IPFS & Arweave: A Winning Combination For Extending NFT Metadata and Provenance

"Artworks most dear have, for countless moons, escaped the grip of oblivion - and such strange, bewitching treasures, borne of genius arcane, shall persist eternally beyond the gloaming of generations yet to come."

Edgar Allan Poe, or maybe just an unprovable AI hallucination

The most precious works of art have been preserved for centuries, and precious art is worth being preserved for centuries to come. During their travel through time, works of art have built up, and continue to build up, a record of historic events, such as changing owners or getting shown at important exhibitions. And they also collect stories along the way: stories the work of art tells us and stories that are told about it.

Digital art (in the form of NFTs) is just as worthy of preservation as traditional art. Imagine you could store a digital work of art in a safe and provable way, together with provable information about its provenance and its history, like previous owners, galleries where it was exhibited, and so on.

And yet, the NFT space is still in the Wild West stage of exploration and experimentation. It happened (and continues to happen) that an NFT file and its history vanishes within a short timeframe because they were not stored in a future-proof way. There is a certain irony here, because what better place should there be for storing digital art than a blockchain?

The blockchain storage dilemma

Blockchains are designed to store information provably, reliably, and securely. Invented initially as an infallible ledger for financial transactions, blockchains have since evolved further to store unique, identifiable information: Non-Fungible Tokens, or NFTs.

Therefore, storing related metadata along with an NFT on the blockchain seems a natural choice, but this approach has two problems.

  1. A blockchain grows steadily. New blocks are added, but none are deleted. To make a blockchain grow as slowly as possible, only the most essential information is stored directly on the chain.

  2. Storing large amounts of data on-chain can be prohibitively expensive or, for large files like 4K videos, outright impossible. The entire Bitcoin blockchain is approximately 500 GB, which would store less than 25 hours of 4K video.

Off-chain storage, on the other hand, is cheap and abundant. Web2 has various options for storing any kind of data, but they lack the required properties for storing data provably and in the long term.

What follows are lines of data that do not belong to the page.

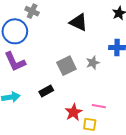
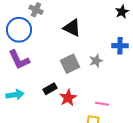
black triangle: (79, 22) -> (72, 28), moved
red star: (74, 112) -> (68, 98), moved

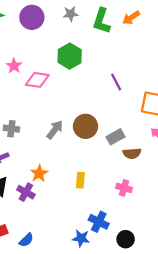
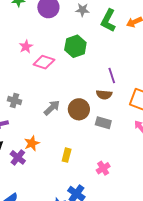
gray rectangle: (115, 137) -> (103, 123), turned 35
brown semicircle: (132, 153) -> (104, 95), moved
pink cross: (124, 188) -> (103, 168), turned 32

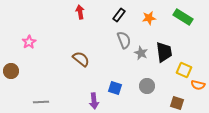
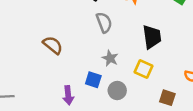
gray star: (141, 53) -> (110, 58), moved
yellow square: (184, 70) -> (143, 69), moved
gray circle: (147, 86) -> (117, 91), moved

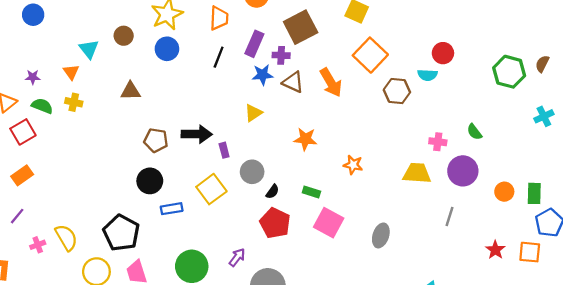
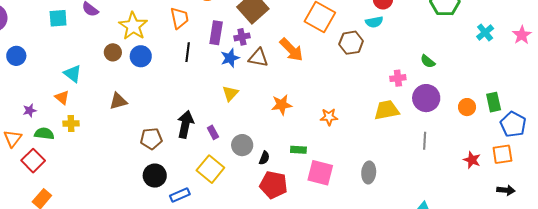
brown circle: (124, 36) -> (113, 52), moved
black arrow: (197, 134) -> (185, 124), turned -64

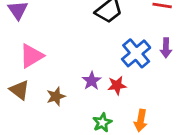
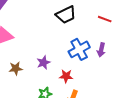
red star: (117, 85) -> (66, 76), moved

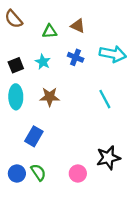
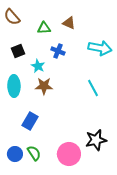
blue cross: (76, 57) -> (58, 51), moved
cyan star: (43, 62) -> (38, 66), moved
black square: (16, 65) -> (18, 51), moved
pink circle: (78, 173) -> (69, 154), size x1.5

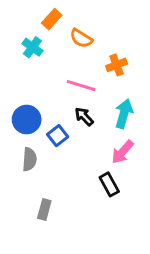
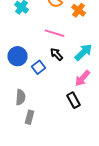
orange cross: (117, 65) -> (78, 10), moved, turned -32
cyan arrow: (124, 114) -> (84, 52), turned 30
gray semicircle: (30, 159) -> (20, 97), moved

  1. In Web2, data is typically identified by location (primarily through URLs, IP addresses, or other address identifiers). When data moves, location identifiers become invalid and must be updated to reflect the new location.

  2. In Web2, data is usually stored in centralized locations, making it heavily reliant on individual data centers or companies that may discontinue services without notice.

If neither on-chain nor off-chain storage meets the needs for reliable, provable storage of NFT metadata, could a hybrid solution solve this problem?

IPFS to the rescue

A solution to both problems of Web2 data storage exists: The inter-planetary file system (IPFS) addresses data by content rather than by location. IPFS stores immutable chunks of data that are irreversibly bound to a content identifier (CID) immune to location changes. You can think of each CID like an unforgeable fingerprint that is unique to each file. Change one byte of the file, and the fingerprint changes.

IPFS also supports distributed information storage, thus solving the problem of centralized storage. And IPFS storage is much cheaper than on-chain storage.

IPFS would, therefore, be an ideal solution for provable, long-term data storage: Once the data is stored immutably on IPFS, its CID can be stored on-chain to tie the data to the corresponding NFT.

However, IPFS has some shortcomings that get in the way of storing digital art metadata.

  1. Files on IPFS have no timestamps. It is impossible to tell when a particular file was added to IPFS. What is the history of a piece of art worth without provable timestamps?

  2. The lack of file metadata makes querying for data on IPFS next to impossible without relying on third-party indexing services.

  3. IPFS does not guarantee permanent storage. IPFS is like a peer-to-peer network where nodes can come and go. Data can be distributed across multiple nodes, but once the last of these nodes goes offline, the data is lost.

  4. The only way of keeping data more or less permanently on IPFS is by paying a pinning service to keep your IPFS content alive on their nodes. Just be sure to watch your pinning service regularly. If it goes out of business, you’d better have your data already pinned with another service (that you would have to watch for going out of business again, so the cycle repeats ad infinitum).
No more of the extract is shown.